The client’s configuration file revealed that client-side authentication was disabled (require_client_auth = false), indicating that SSL certificates were not required for normal operations.

Step 2: Analysis by the Expert

The expert reviewed the provided logs, configuration files, and the client’s setup, noting the following:

  • SSL errors appeared to be related to debug log entries, not actual failures in peer-to-peer communication.
  • The configuration was correct for an environment where peer authentication was not necessary.
  • There was no indication of network communication failure or performance degradation in the logs.

Key questions were raised regarding:

  • Whether the client had noticed any instability or service degradation despite the error logs.
  • The client’s specific needs for SSL certificate validation in this setup.
  • Whether the logs were cluttering system log files or causing unnecessary concerns.

Step 3: Client Environment Overview

The client provided details from the nodetool status command, showing the nodes across two data centers: PROD-East US2 and DR-West US2. All nodes were up, with healthy disk and memory metrics. However, the SSL errors persisted, even though the cluster operated normally.

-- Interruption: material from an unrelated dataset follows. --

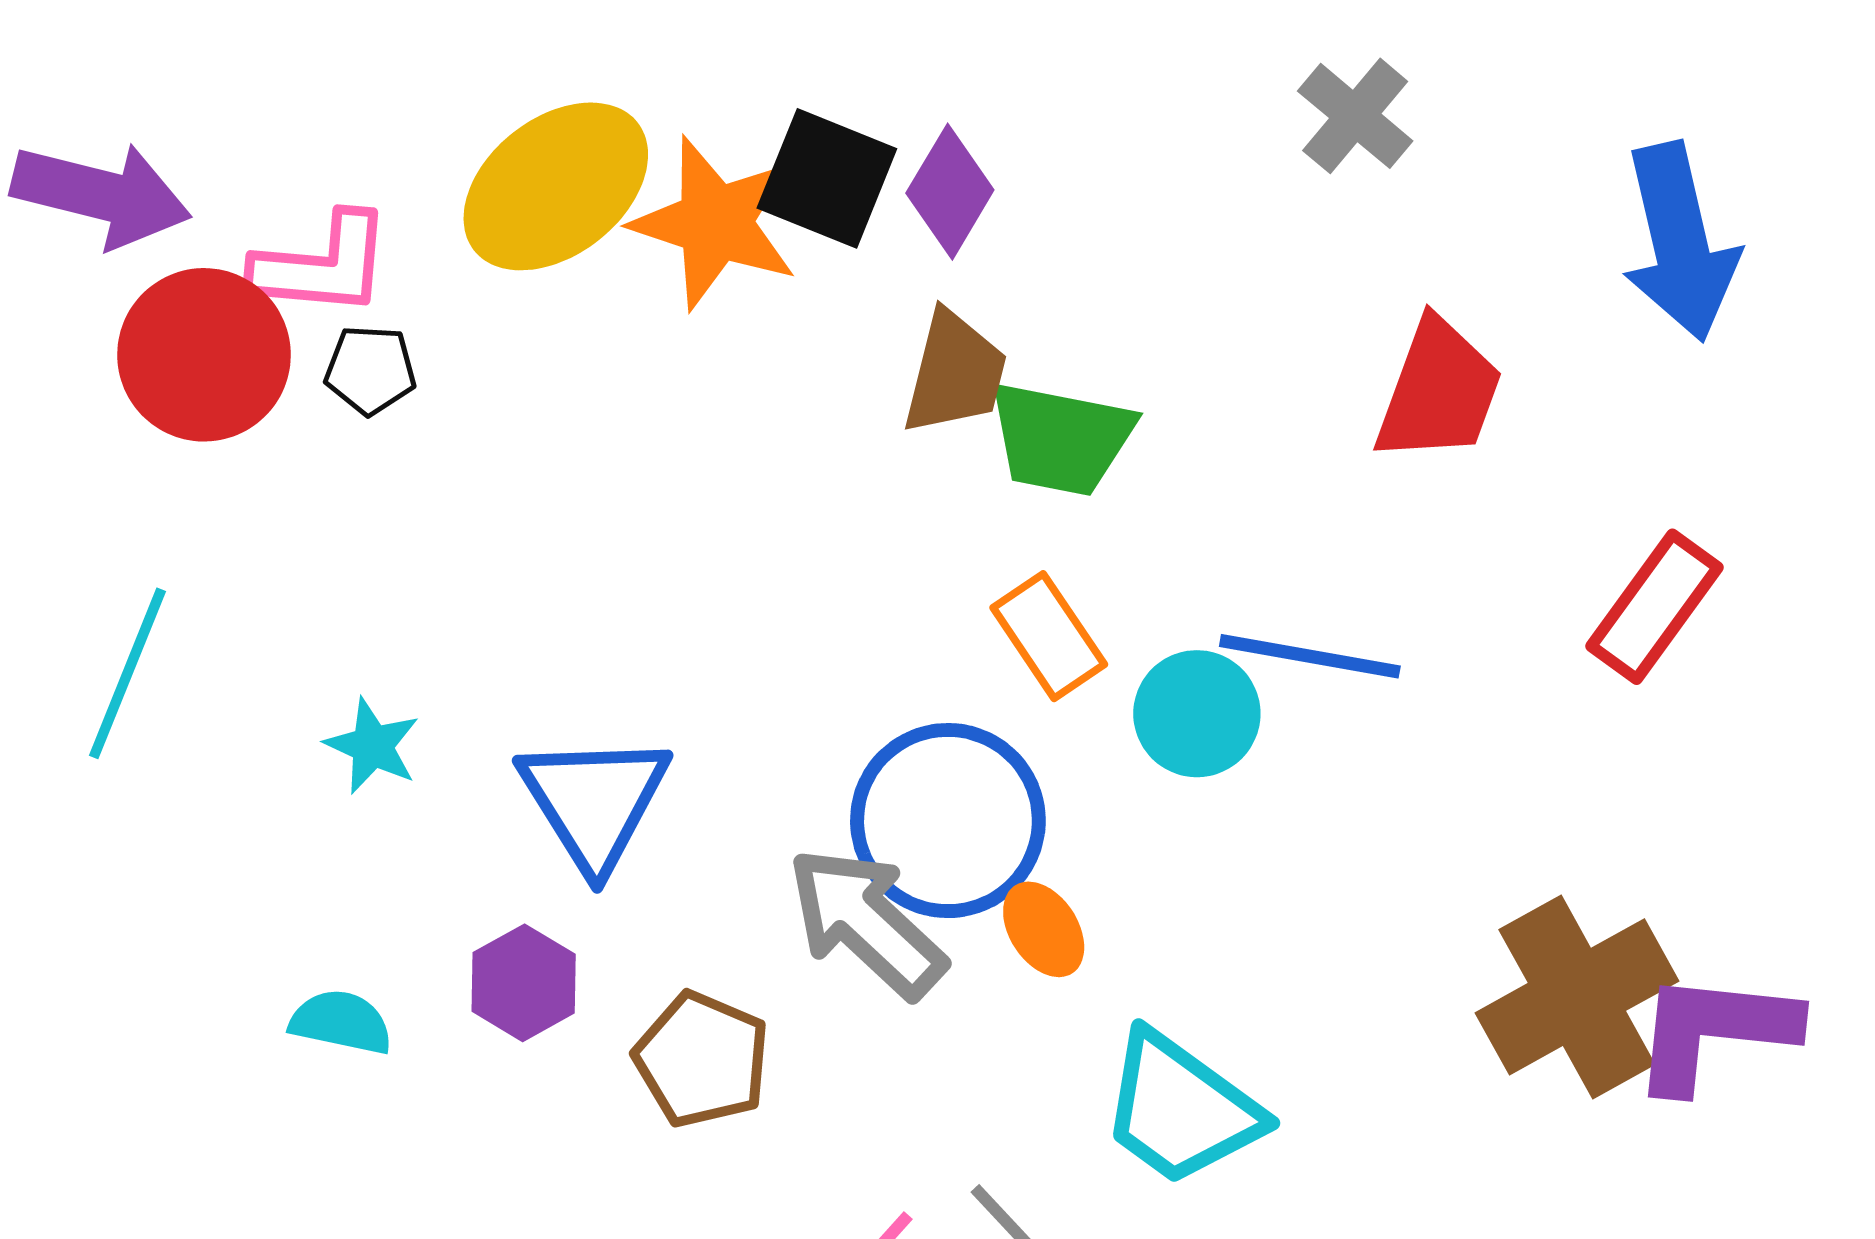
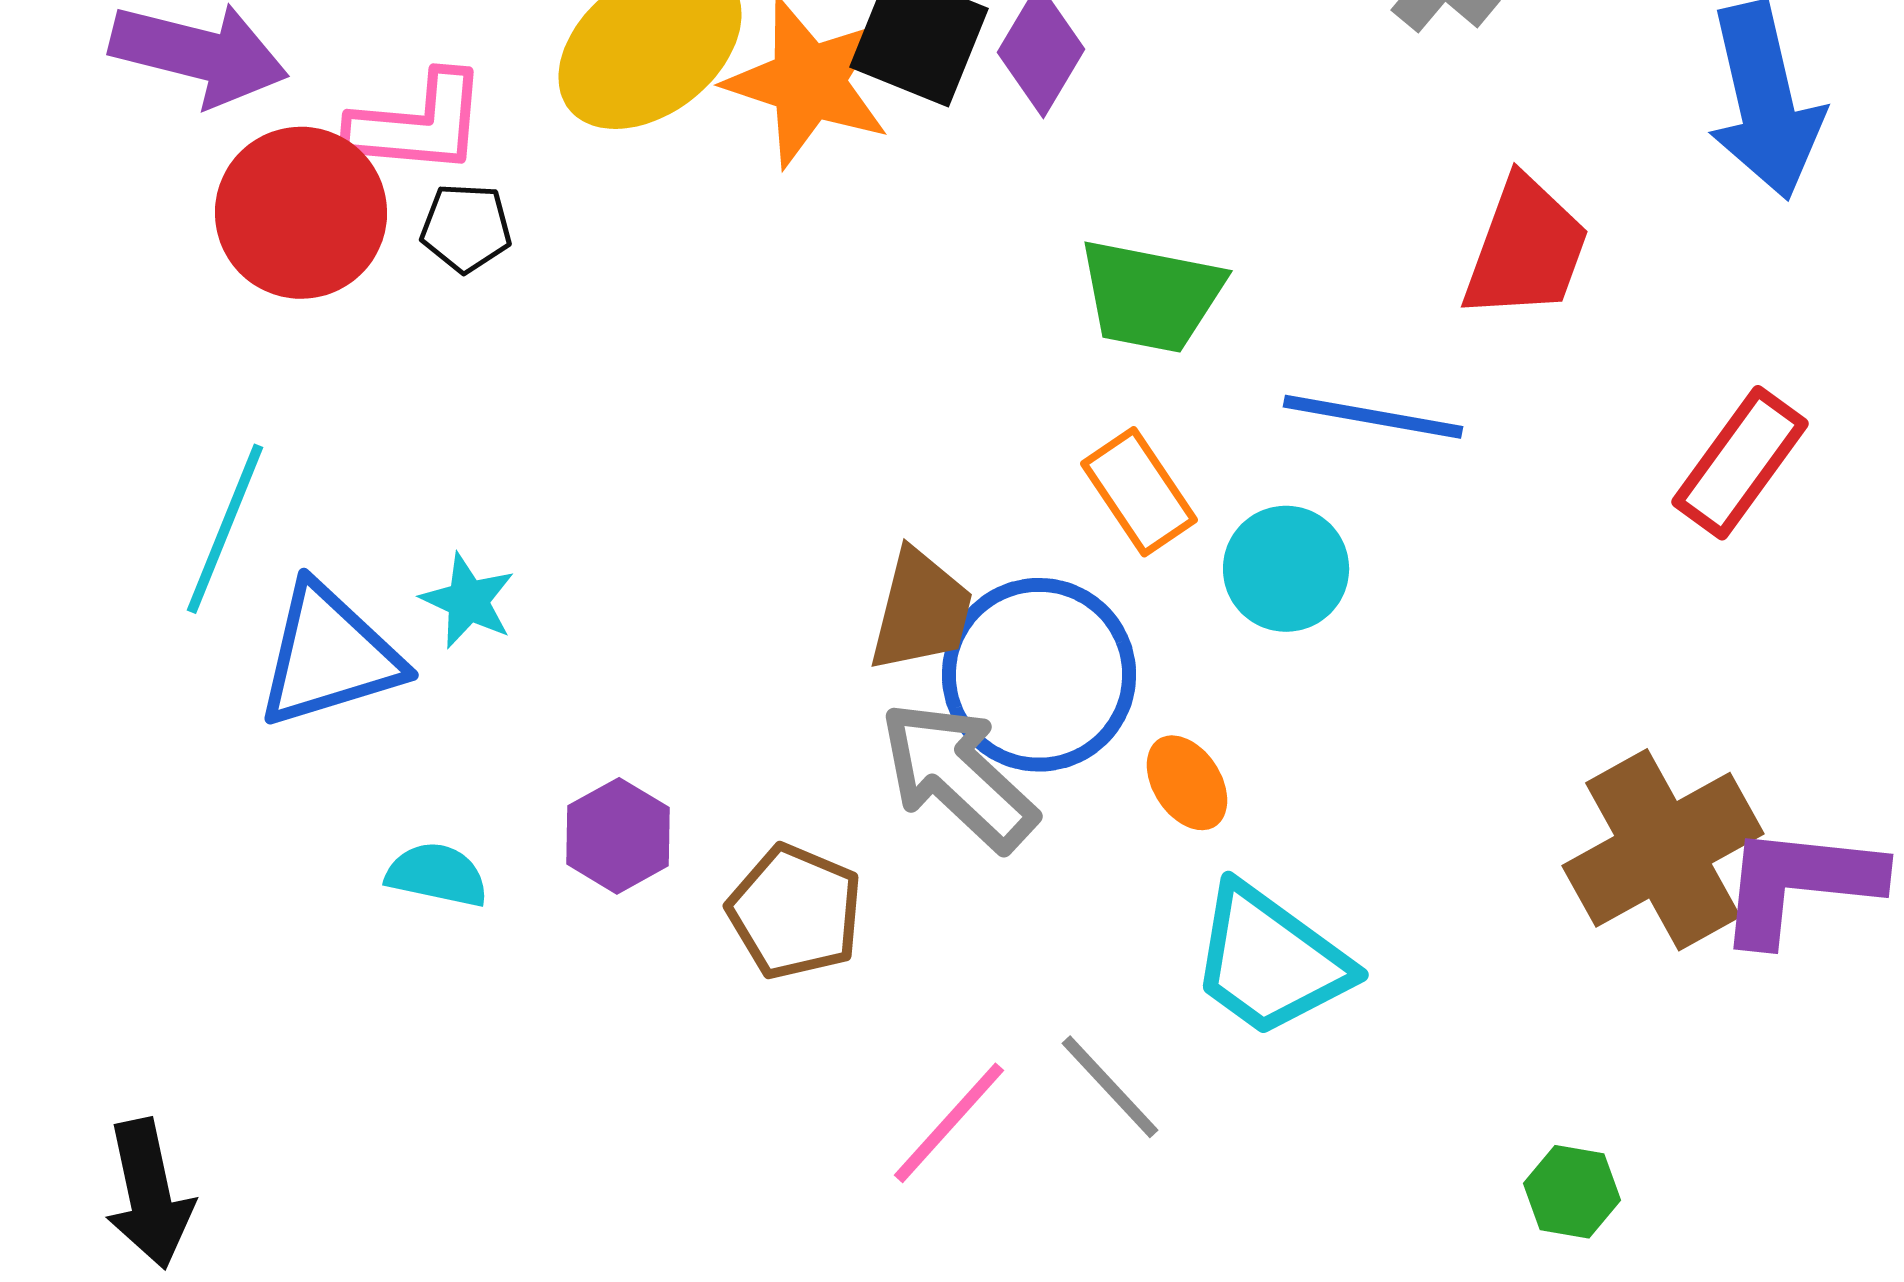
brown trapezoid: (955, 373) -> (921, 611), moved
blue line: (1310, 656) -> (1373, 417), moved
blue triangle: (594, 801) -> (329, 656), moved, turned 45
orange ellipse: (1044, 929) -> (1187, 783), moved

Step 4: Root Cause Analysis and Solution Proposal

The expert identified the following:

  • SSLPeerUnverifiedException: This error was triggered by an SSL-related misconfiguration but didn’t affect normal cluster operations. Since require_client_auth was set to false, SSL certificates weren’t required, and the error was just being logged as part of the debug output.
  • Logging Issue: The errors were being logged in DEBUG mode, which was unnecessary for the client’s use case. These log entries did not indicate a functional issue but rather contributed to cluttered logs.

Solution:

The expert recommended the following actions to resolve the issue:

  • Disable Debug Logging for SSL Connections: Modify the logback.xml file to change the log level for ServerConnection to INFO, removing the DEBUG-level entries related to SSL validation errors.
  •         <logger name="org.apache.cassandra.transport.ServerConnection" level="INFO"/>
            
  • Review SSL Configuration: Although the client did not require SSL client authentication, the expert suggested ensuring the SSL configuration was aligned with the client’s needs. If SSL certificates weren’t required, the client could leave the default settings.
  • Monitor and Optimize Logging: The client was advised to monitor the logs periodically and adjust logging levels as needed to avoid performance issues caused by excessive logging.

Conclusion:

The issue with the SSLPeerUnverifiedException was primarily related to debug-level logging in Apache Cassandra, not an actual failure in peer-to-peer communication. By adjusting the logging configuration and ensuring it was aligned with the client’s requirements, the errors were suppressed without impacting the system’s performance. This solution helped reduce unnecessary log entries and reassured the client that their system was functioning as expected.